Next, in the sub-lumen tube arranging step, as shown in FIG. 13, a sub-lumen tube 40 that defines a sub-lumen 42 having a smaller diameter than the main lumen 20 is arranged outside the first marker 14 and the second marker 16.
The sub-lumen tube 40 is formed in advance around the sub-core wire 44. The sub-core wire 44 is a wire having a circular cross section that defines the sub-lumen 42. The material of the sub core wire 44 is not particularly limited, but the same kind of stainless steel as that of the main core wire 22 can be used. The sub-core wire 44 has a smaller diameter than the main core wire 22. The thickness of the sublumen tube 40 is preferably thinner than the inner layer 24. When the sub-lumen tube 40 is made of a fluorine-based polymer such as polytetrafluoroethylene (PTFE), the sub-core wire 44 is dipped in a coating liquid in which the polymer is dispersed in a solvent and then dried. .

  In addition, the sub-lumen tube 40 is drawn into a tube shape so that the inner diameter of the sub-lumen tube 40 is larger than the outer diameter of the sub-core wire 44, and this is then coated around the sub-core wire 44 to create a cored tube. May be.

Next, as shown in FIG. 14, in the co-winding step, the wire reinforcing layer 30, the first marker 14, the second marker 16, and the sub-lumen tube 40 are co-wound by the holding wire 70.
Due to the load applied by the winding of the holding wire 70, the sub-lumen tube 40 is brought into close contact with the outer peripheral surface of the inner layer 24 so as to touch at least some of the edges of the plurality of concave grooves 24a.
In this manufacturing method, the arrangement of the sublumen tube 40 on the first marker 14 and the second marker 16 is performed before the co-winding by the holding wire 70. However, the present invention is not limited to this, and the arrangement of the sub-lumen tube 40 and the co-winding by the holding wire 70 may be performed simultaneously.

  Next, as shown in FIG. 15, an outer layer 50 is formed around the inner layer 24, the wire reinforcing layer 30, the first marker 14, the second marker 16, the sub-core wire 44 and the sub-lumen tube 40. The outer layer 50 may be formed by coating extrusion in which a molten resin material is applied to the surface of the structure. Alternatively, a resin ring or resin tube formed in an annular shape or a tubular shape in advance may be attached around the structure, and then heat-formed using a heat-shrinkable tube or the like.

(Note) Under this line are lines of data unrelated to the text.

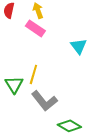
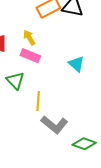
green triangle: (14, 85) -> (15, 81), moved

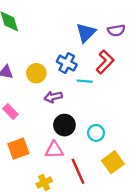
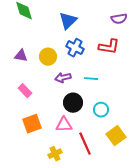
blue triangle: (86, 33) -> (68, 21), moved
red L-shape: (105, 62) -> (109, 47), turned 55
cyan line: (85, 81) -> (91, 79), moved

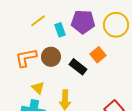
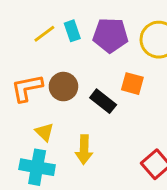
cyan rectangle: (60, 30) -> (72, 31), moved
orange square: (98, 55) -> (132, 84), turned -35

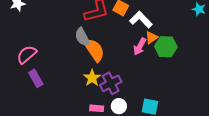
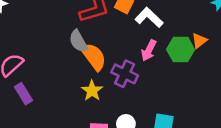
orange triangle: (151, 38) -> (199, 41), moved
purple cross: (111, 83) -> (125, 74), moved, turned -35

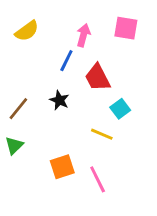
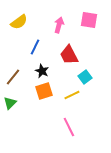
blue line: (66, 61) -> (35, 47), moved
yellow line: (102, 134) -> (72, 95), turned -49
orange square: (62, 167) -> (44, 91), moved

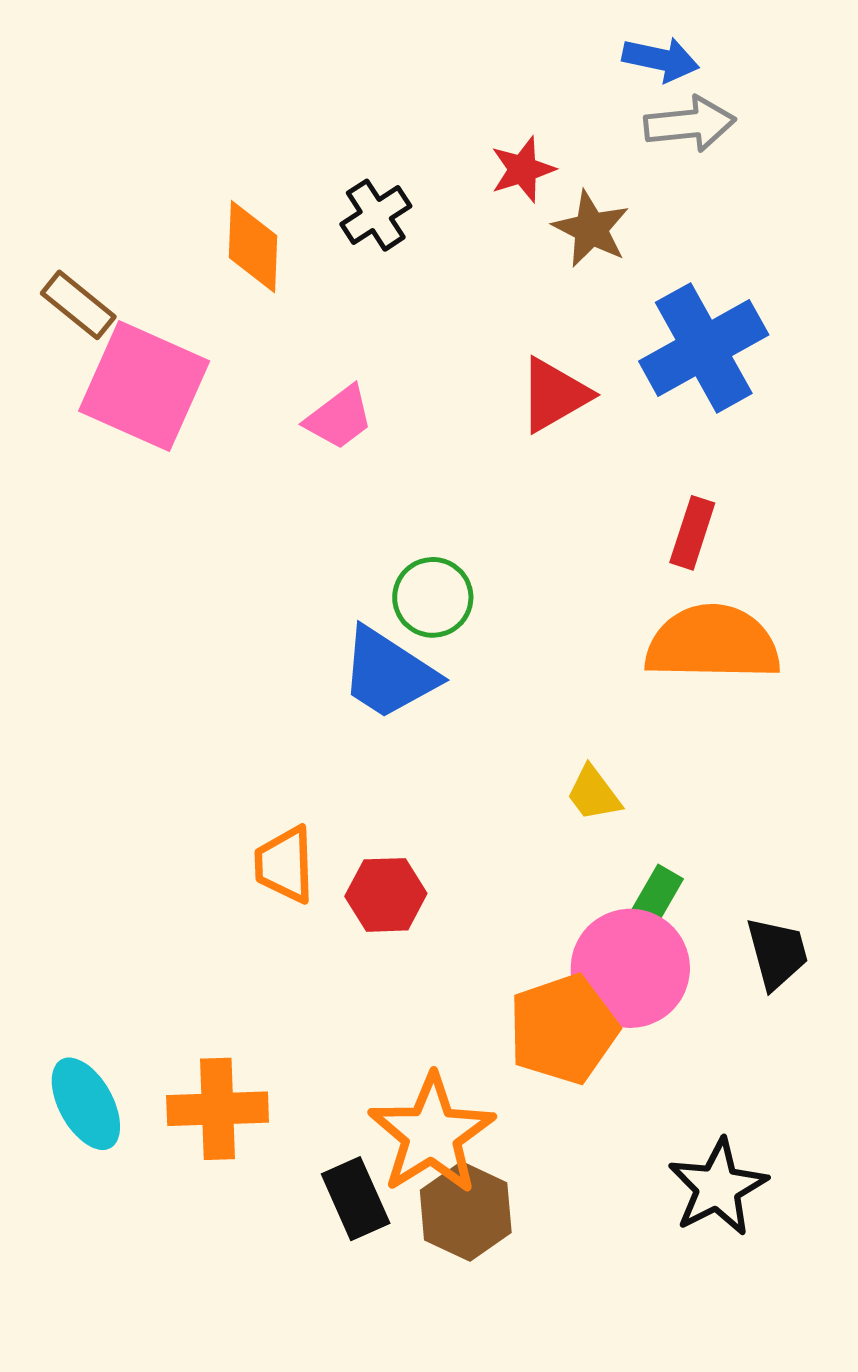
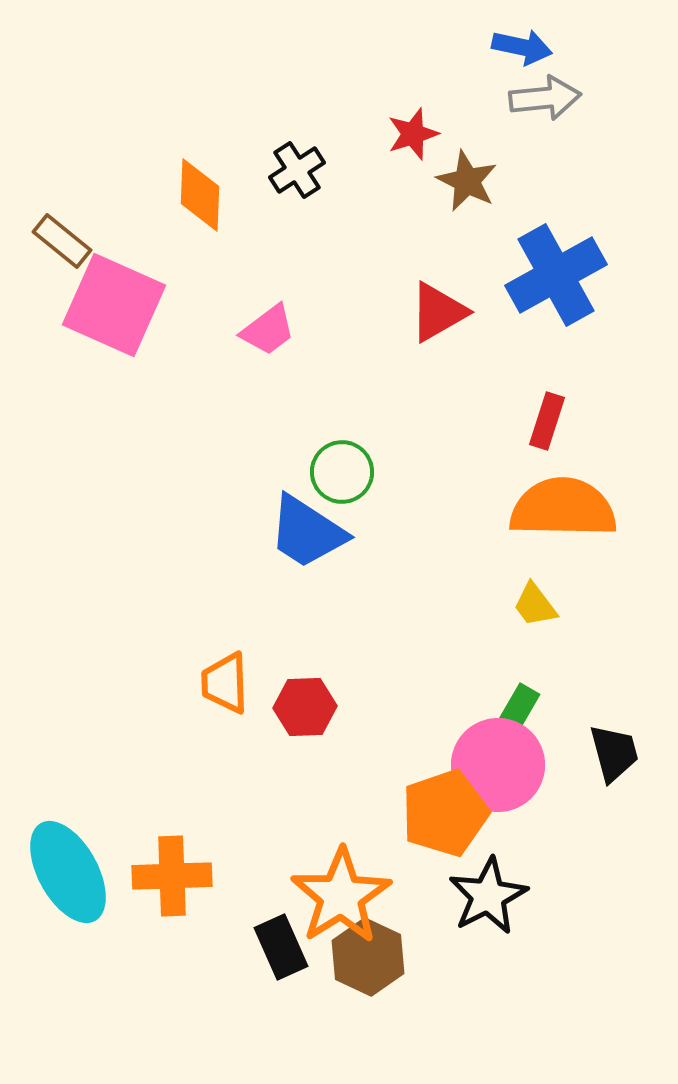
yellow trapezoid: (594, 794) -> (535, 605), moved
cyan ellipse: (86, 1104) -> (68, 872), size x1.4
black star: (718, 1187) -> (488, 896), moved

  Next, in the operation line insertion step shown in FIG. 16, first, the tip portion of the outer layer 50 at the distal portion DE of the tubular body 10 is removed. Then, the sub core wire 44 is stretched to be reduced in diameter and peeled from the sub-lumen tube 40, and the sub-core wire 44 having a reduced diameter is removed from the sub-bloom tube 40. Thus, the sub-lumen 42 is formed in the sub-lumen tube 40, and the operation line 60 is movably inserted into the sub-lumen 42.

  In the operation line connection step, the tip of the operation line 60 is connected to the outer peripheral portion of the first marker 14. The operation line 60 is connected to the first marker 14 using solder bonding. The formation of the removed portion 50a of the outer layer 50 in the distal portion DE described above is performed in order to expose the outer peripheral portion of the first marker 14 to the outside in order to perform this soldering.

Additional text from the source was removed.